1 PB node(s) as fixed money income

samlabs-ca · July 9, 2024, 8:57pm

ow, this is new to me.

even with a lot of processing and memory?

I was planning on using a xeon e5-2650L processor ( 14c/28t) and 128 GB per node ( 4x 90tb raid-z1 ).

Ruskiem · July 9, 2024, 9:02pm

if it would cost You totally ~12k, then i would say You might go for it. Its just an hobby anyway, nothing guaranteed. A lot of tweaks and fixing might occur, as we SNO can be subject to changes in customers main use cases, You have to be ready to look after the nodes daily, its not completely plug and play, its for ppls who realy feels they want to do it. If Your good in progrmaming maybe You want spend Your time there rather. There are no big money in being SNO, a 600-700$ per month is very real tho, with 1024TB of dedicated space.

Roxor · July 9, 2024, 9:08pm

Each TB is going to contain 3-4 million files… and once a node starts getting larger than around 20TB the background utilities a node runs can take forever. CPU doesn’t help as it’s all disk IO. Memory does help as a cache, and clever use of SSDs can speed things up… but with HDDs only doing 100-150 iops at some size the math just isn’t in your favor.

A better use of those CPU cores and RAM is to skip RAIDZ1, use no parity, and just run one node per HDD. Like if you have 24 20TB HDDs… run 24 nodes (in docker, to make maintenance easy).

Knowledge · July 9, 2024, 10:39pm

Best practice is if you have a single IP, you add capacity as the existing capacity is filled. Many node operators use VPN/VPS to get around the subnet rule and run more nodes that way. (Not recommended) Even this can be a struggle to fill drives due to a lot of ongoing garbage cleanup.

Future growth is customer dependent and as SNO’s will tell you, it is very random and not easily predicted.

That all being said, some SNO’s with patience have grown their node farms and generate decent returns. It just takes a lot of time to get there.

samlabs-ca · July 10, 2024, 12:44am

I am using TrueNAS and can put some SSD as L2arc cache… Maybe this can speed up things?

I was expecting to break the nodes in individual disks as you said, but the problem is having 24 nodes under the same IP or load balancing them between 2 or 3 IPs.

samlabs-ca · July 10, 2024, 12:50am

yes, this is my point in creating 90 tb nodes… I can add more internet links (or VPNs), and more IPs as well, but at some point, this will be unworkable as the internet cost will be more than the revenue.
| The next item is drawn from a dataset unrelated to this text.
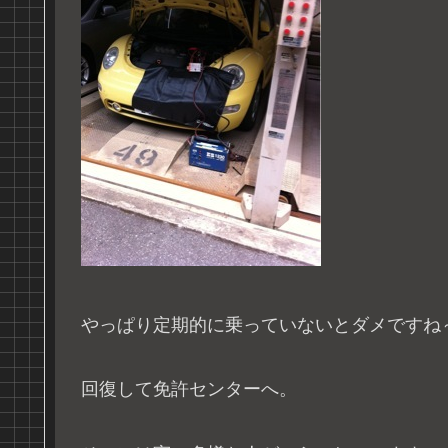
やっぱり定期的に乗っていないとダメですね
回復して免許センターへ。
snorkel · July 10, 2024, 4:22am

I think you all forgot the Bloom Filter problem.
For the new-to-become SNO, the Bloom Filter, as I understand it, is a file generated from a backup copy of databases maintained by a satellite, on Storj servers, that containes the list of pieces a node should keep.
The Storagenode that receives it, when processing it, it will have a 10% false positives, meaning it will keep (retain) the pieces that must be kept plus 10% more from the pieces that should be deleted (aka sent to trash).
Until a few months ago (a year maybe ?), the Bloom Filter was to small for bigger nodes, over 10TB of data, and the nodes didn’t cleaned up all the trash, ending in filling those nodes with should-have-been-deleted pieces, unpaid pieces. Because the satellite pays you accordingly with what it knows your node should have, not acoordingly with the node actualy stores. If it’s filled with undeleted trash, that space is unpaid and blocks new paid pieces to be stored.
After some months of impruving the BF, they increased it’s size and can properly clean big nodes. I don’t know the new limit, but I believe they maked it safe for a 1-drive nodes, which until next year at least, are under 50TB (because the biggest CMR drive comercialy available has 24TB, and 30TB in next months).
So, if you plan to go RAID way, you basicaly begging Storj team to generate Bloom Filters dedicated to your huge nodes, and expect them to dedicate resources just for the-one-that-didn’t-listen-to-recommendations.
Just stick with 1 drive per node, no RAID, ext4, noatime, and some SSD or NVMe drives for databases, logs, orders, matadata cache. Add more drives as the first ones fills up. Keep in mind that all nodes behind the same /24 subnet are getting data as a single node.
You can go with 2 nodes per subnet, just to share the load. You will get some edge over the others that have only one.

snorkel · July 10, 2024, 4:30am

Question for storjlings:
-Does huge nodes create unnecessary stress on Storj servers for Bloom Filter generation, and the max node size should be limited?

pangolin · July 10, 2024, 12:48pm

I don’t think so. BFs are still not big enough for largest available HDDs.

Alexey · July 11, 2024, 6:58am

no problem at all. You would have to configure 24 unique external ports and 24 unique ports for the dashboards (contact.external-address and console.address), if you would use a docker setup. For Windows setup (or with --network host in the docker setup) you would need to change roughly in four times more unique ports (for server.address, server.private-address, contact.external-address and console.address).